Another way to boost contrast is ‘contrast-limited adaptive histogram equalization’. The method boosts contrast by computing and equalizing local histograms. The result is that small variations in intensity are amplified more than large variations in intensity. There are some side-effects to this method which make it less satisfactory for extended objects and very dense clusters. It works great on starfields.
Fast lenses suffer from fall-off due to the entrance pupil area varying with view angle- the effective area decreases as the viewing angle moves away from normal. In stacking programs, you can also provide several ‘flat’ images that are used to correct for fall-off, ‘flattening’ the image background. Flats are images of a uniform intensity field of view. Flats aren’t too hard to acquire- a white LCD/computer monitor can be used as a uniform source. Flats can reduce the background variation by (in my experience) up to 95%. Then the background is literally subtracted from the image. I have found that my ‘flat’ reference needs a little (gamma) tweaking for optimal performance.
Background subtraction works really well when there is good length scale separation: stars may be 5 pixels wide, but the sky background varies with a length scale of 100 pixels (or more). Then local averaging, with an intermediate length scale, say 50 pixels in this case, will efficiently remove well over 99% of the background. Unfortunately, when imaging extended objects such as galaxies and nebulae, there isn’t such a large separation in scales and the above routine will fail.
An alternative, to remove background variances that cover length scales approaching the whole image (a ‘DC component’), is to subtract an image that has been blurred using a kernel size of ~1000 pixels from the original. Don’t forget to first add a border with value set close to the median grey value, wide enough to accommodate the kernel.
Here, ‘noise’ is the term given to high spatial-frequency intensity fluctuations. There are many ways to reduce noise, including specialized programs. Often, a Gaussian smooth filter with a 0.6 pixel-wide kernel is good enough.

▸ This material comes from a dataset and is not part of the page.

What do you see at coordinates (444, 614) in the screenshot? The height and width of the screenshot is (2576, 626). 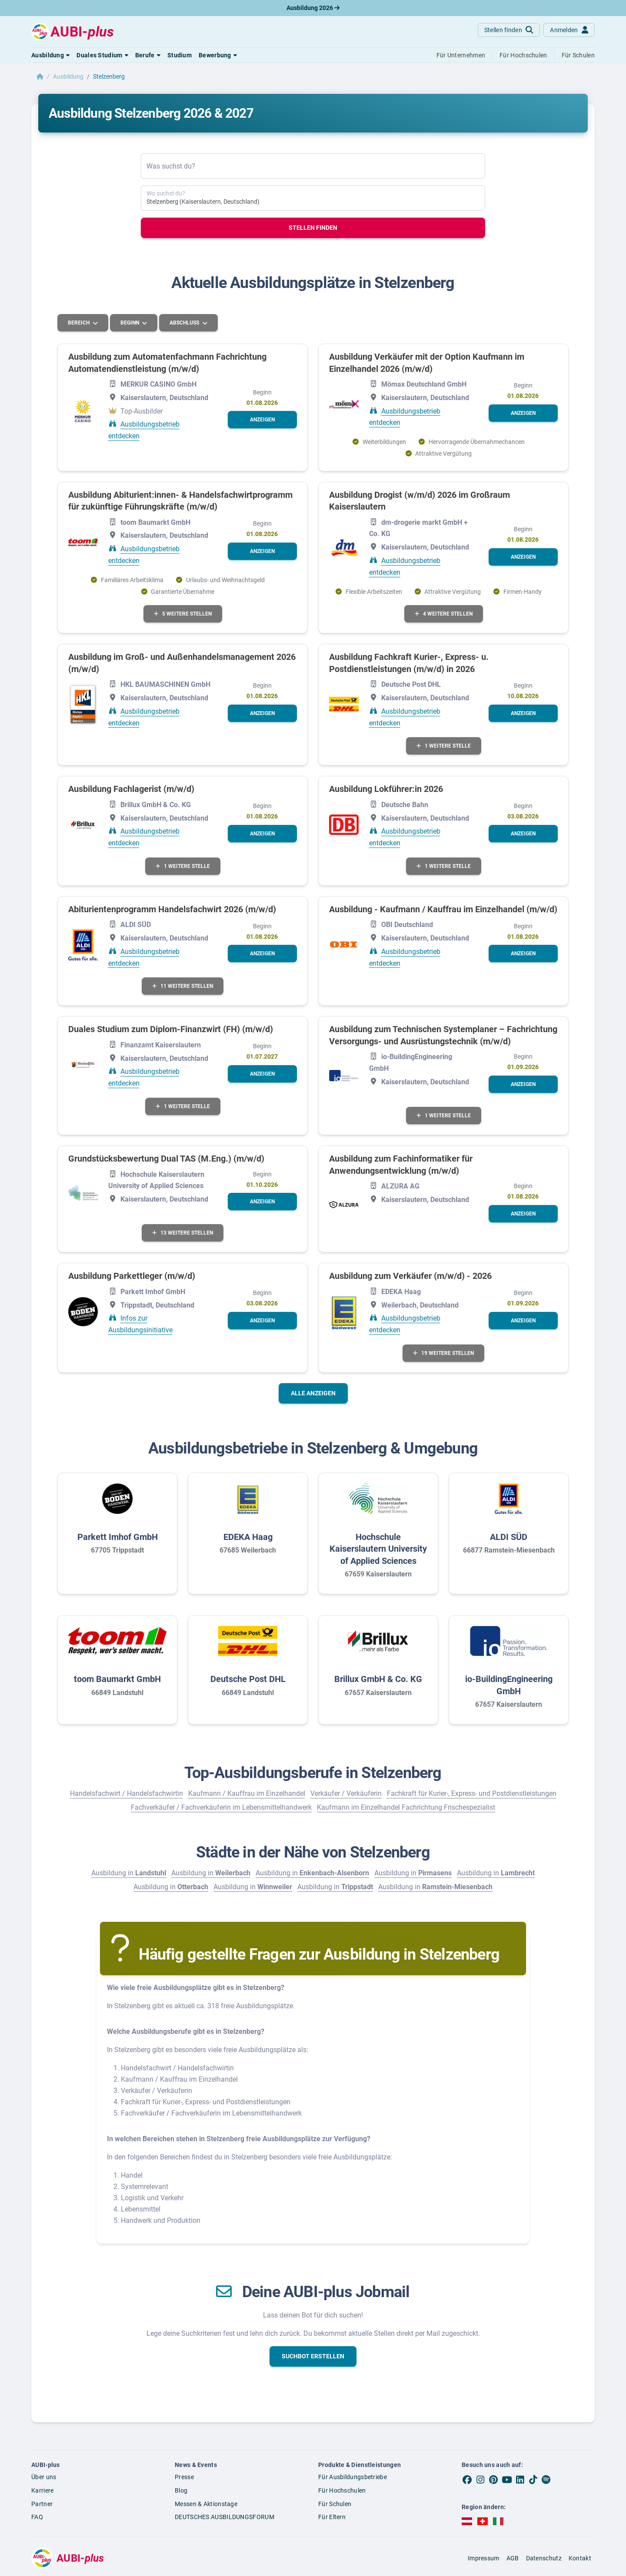 I see `4 weitere Stellen` at bounding box center [444, 614].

A clever way to reduce noise is to re-slice your RGB stack. Conceptually, this is closely related to ‘squeezed states’. Seriously. What I mean is that stacking programs will produce an image stack with (R,G,B) channels because the is the output of the sensor. Per-channel noise is (essentially) equally distributed among the three channels. There is an alternate color space called Hue-Saturation-Brightness (HSB). Converting an RGB stack into a HSB stack will result in the noise being equally distributed into the HSB channels, but it is easy to reduce noise in the H and S channels: neighboring pixels should have similar Hue, and the overall image should have the same saturation. Thus, smoothing/despeckling on H and setting S to a constant value nearly eliminates 66% of the overall noise. If you like, adjust the B channel as well to improve levels and contrast. Converting back to the RGB stack will result in a significant improvement.
Something fun: astrospectrophotography
Now that you are able to take 10+ s exposures, you could see what happens when you place an inexpensive transmission diffraction grating into the optical path, for example where the filters go. See if you can measure the spectral differences between the major planets or bright stars.
Something else: stitched panoramas
Why be limited by your lens’ field of view? Stitch a few frames together for a really impressive image. I have found that the individual frames need to have similar color balance (obvious!) and SNR (not so obvious!). Doing all post-processing ‘by instrument’ rather than ‘by eye’ helps everything stay constant.